Top of THE DATA

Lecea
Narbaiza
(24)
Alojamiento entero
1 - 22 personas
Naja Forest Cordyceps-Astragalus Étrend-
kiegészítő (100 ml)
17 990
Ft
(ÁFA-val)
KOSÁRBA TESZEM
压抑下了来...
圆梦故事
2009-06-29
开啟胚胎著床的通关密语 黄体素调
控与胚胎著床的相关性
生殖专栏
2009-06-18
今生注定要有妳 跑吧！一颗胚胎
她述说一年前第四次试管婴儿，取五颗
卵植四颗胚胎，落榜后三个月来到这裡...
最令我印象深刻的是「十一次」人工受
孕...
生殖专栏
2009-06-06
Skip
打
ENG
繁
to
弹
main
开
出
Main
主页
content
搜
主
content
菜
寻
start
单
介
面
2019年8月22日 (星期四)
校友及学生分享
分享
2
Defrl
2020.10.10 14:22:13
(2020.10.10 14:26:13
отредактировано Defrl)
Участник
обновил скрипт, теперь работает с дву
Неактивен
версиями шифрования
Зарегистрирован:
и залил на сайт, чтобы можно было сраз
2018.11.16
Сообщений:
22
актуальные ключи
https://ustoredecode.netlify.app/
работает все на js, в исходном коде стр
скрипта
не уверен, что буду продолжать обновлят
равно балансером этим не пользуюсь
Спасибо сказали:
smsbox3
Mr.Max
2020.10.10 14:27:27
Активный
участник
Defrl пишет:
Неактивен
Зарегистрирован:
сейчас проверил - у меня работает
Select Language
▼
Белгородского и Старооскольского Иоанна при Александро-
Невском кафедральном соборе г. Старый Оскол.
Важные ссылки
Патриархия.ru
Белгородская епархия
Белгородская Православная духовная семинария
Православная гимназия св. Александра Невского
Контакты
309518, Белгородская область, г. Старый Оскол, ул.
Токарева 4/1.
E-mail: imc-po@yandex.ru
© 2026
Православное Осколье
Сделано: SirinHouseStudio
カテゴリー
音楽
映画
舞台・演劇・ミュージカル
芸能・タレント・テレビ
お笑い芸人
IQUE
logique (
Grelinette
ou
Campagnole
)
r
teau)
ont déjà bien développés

Bottom of THE DATA

■ **PROBLEM DETAILS**
What you return should match every line above exactly.

■ **SOLUTION FOR THIS EXERCISE**
Lecea
Narbaiza
(24)
Alojamiento entero
1 - 22 personas
Naja Forest Cordyceps-Astragalus Étrend-
kiegészítő (100 ml)
17 990
Ft
(ÁFA-val)
KOSÁRBA TESZEM
压抑下了来...
圆梦故事
2009-06-29
开啟胚胎著床的通关密语 黄体素调
控与胚胎著床的相关性
生殖专栏
2009-06-18
今生注定要有妳 跑吧！一颗胚胎
她述说一年前第四次试管婴儿，取五颗
卵植四颗胚胎，落榜后三个月来到这裡...
最令我印象深刻的是「十一次」人工受
孕...
生殖专栏
2009-06-06
Skip
打
ENG
繁
to
弹
main
开
出
Main
主页
content
搜
主
content
菜
寻
start
单
介
面
2019年8月22日 (星期四)
校友及学生分享
分享
2
Defrl
2020.10.10 14:22:13
(2020.10.10 14:26:13
отредактировано Defrl)
Участник
обновил скрипт, теперь работает с дву
Неактивен
версиями шифрования
Зарегистрирован:
и залил на сайт, чтобы можно было сраз
2018.11.16
Сообщений:
22
актуальные ключи
https://ustoredecode.netlify.app/
работает все на js, в исходном коде стр
скрипта
не уверен, что буду продолжать обновлят
равно балансером этим не пользуюсь
Спасибо сказали:
smsbox3
Mr.Max
2020.10.10 14:27:27
Активный
участник
Defrl пишет:
Неактивен
Зарегистрирован:
сейчас проверил - у меня работает
Select Language
▼
Белгородского и Старооскольского Иоанна при Александро-
Невском кафедральном соборе г. Старый Оскол.
Важные ссылки
Патриархия.ru
Белгородская епархия
Белгородская Православная духовная семинария
Православная гимназия св. Александра Невского
Контакты
309518, Белгородская область, г. Старый Оскол, ул.
Токарева 4/1.
E-mail: imc-po@yandex.ru
© 2026
Православное Осколье
Сделано: SirinHouseStudio
カテゴリー
音楽
映画
舞台・演劇・ミュージカル
芸能・タレント・テレビ
お笑い芸人
IQUE
logique (
Grelinette
ou
Campagnole
)
r
teau)
ont déjà bien développés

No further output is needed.